European support for the State Budget and the recent G20 debt deal will help Mozambique shake current financial pressures, as the African country´s economy begins a recovery, according to the Economist Intelligence Unit (EIU).

 

After the G20’s debt-service suspension initiative deferred bilateral debt repayments until June 2021, on 2 November the European Commission and the Mozambican government signed a budget support programme worth EUR 100m to contain the fallout from the coronavirus (Covid­19) pandemic.

 

The EU, together with other bilateral and multilateral partners, such as the IMF, cut off direct budgetary support to Mozambique in 2016 following the disclosure of the “hidden debt” scandal.

 

EU funds will now be channelled through direct budgetary support (via the National Treasury) over a period of two years, and financing will be focused specifically on helping to reduce the fallout from the coronavirus pandemic, with support for the education, healthcare and social protection sectors.

 

In addition to budget support, the European Commission will also provide technical assistance for government monitoring of spending under the programme, which “will help to strengthen public financial management through greater transparency and accountability”, according to the EIU.

 

In March the economy and finance minister, Adriano Maleiane, announced that the country had requested USD700m from its external partners to help it to address the negative economic effects arising from the pandemic and various bilateral and multilateral partners have since pledged aid and assistance to Mozambique.

 

Government revenue will have been hit hard in 2020 by reduced export receipts and a lower tax take as a result of the impact of the pandemic, with economic activity declining.

 

According to the EIU´s most recent report on Mozambique, the country has faced a “sharp drop in revenue”, while government expenditure “will have increased sharply in 2020 and (will) remain elevated in 2021 as healthcare spending and subsidy payments increase in response to the outbreak”, but in 2021 revenue will increase slightly, “owing to a pick-up in export receipts and the tax take as economic activity gradually increases”.

 

Fiscal deficit is now estimated by the EIU at 14.1% of GDP, and should narrow to about 10% of GDP in 2021.

 

“Financing from the European Commission will help to cover some of these deficits, although additional aid financing will be needed.
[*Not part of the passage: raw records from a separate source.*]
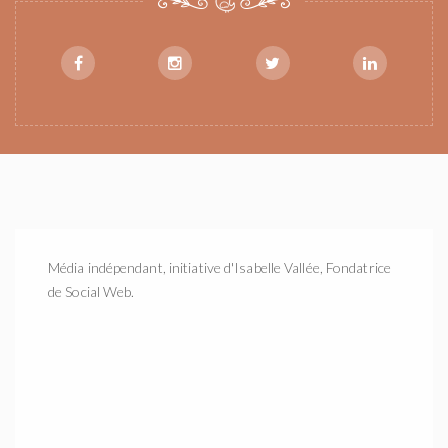
Média indépendant, initiative d'Isabelle Vallée, Fondatrice
de Social Web.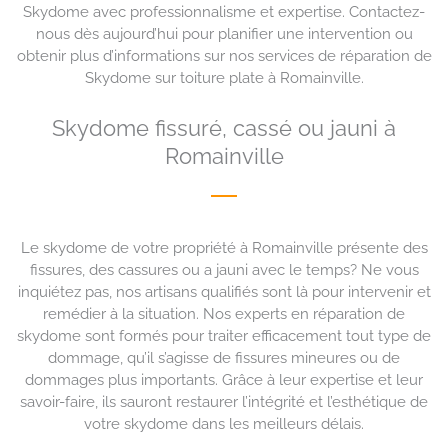
Skydome avec professionnalisme et expertise. Contactez-
nous dès aujourd’hui pour planifier une intervention ou
obtenir plus d’informations sur nos services de réparation de
Skydome sur toiture plate à Romainville.
Skydome fissuré, cassé ou jauni à
Romainville
Le skydome de votre propriété à Romainville présente des
fissures, des cassures ou a jauni avec le temps? Ne vous
inquiétez pas, nos artisans qualifiés sont là pour intervenir et
remédier à la situation. Nos experts en réparation de
skydome sont formés pour traiter efficacement tout type de
dommage, qu’il s’agisse de fissures mineures ou de
dommages plus importants. Grâce à leur expertise et leur
savoir-faire, ils sauront restaurer l’intégrité et l’esthétique de
votre skydome dans les meilleurs délais.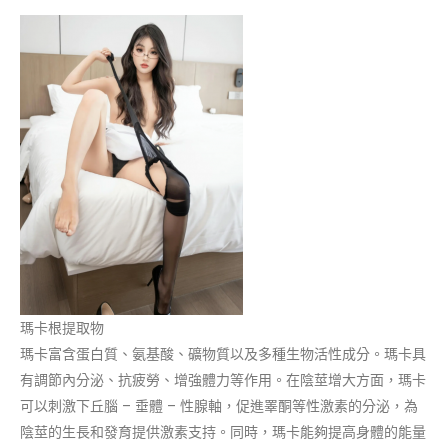
瑪卡根提取物
瑪卡富含蛋白質、氨基酸、礦物質以及多種生物活性成分。瑪卡具
有調節內分泌、抗疲勞、增強體力等作用。在陰莖增大方面，瑪卡
可以刺激下丘腦 – 垂體 – 性腺軸，促進睪酮等性激素的分泌，為
陰莖的生長和發育提供激素支持。同時，瑪卡能夠提高身體的能量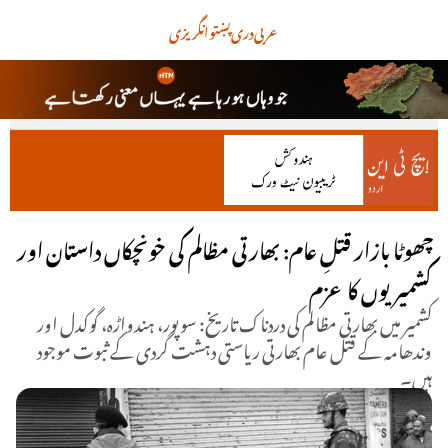
عربی
دری
پښتو
انگریزی
چھوٹا بازار قتلِ عام: بھارتی مظالم کی خونچکاں داستان اور
کشمیریوں کا عزم
کشمیر میں بھارتی مظالم کی دردناک تاریخ: سوپور، ہندواڑہ، گوکدل اور
وندھامہ کے قتل عام بھارتی ریاستی دہشت گردی کے ثبوت موجود
ہیں۔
We continue to believe that considerable aid financing will come in, and that more is likely to be required as financing gaps remain large”, the EIU says.

 

Given the government’s limited access to new debt, it adds, “private-sector partners will play an important and growing role in the development of the gas sector” in Cabo Delgado province.

 

Securing an IMF deal will be crucial to restoring economic confidence more broadly, but the EIU expects that a deal will not be signed until the outstanding debt issue is resolved.

 

After contracting in 2020, real GDP will pick up in 2021-22 as the coal industry rebounds, and will accelerate from 2023 as the gas industry develops, according to the EIU´s estimates.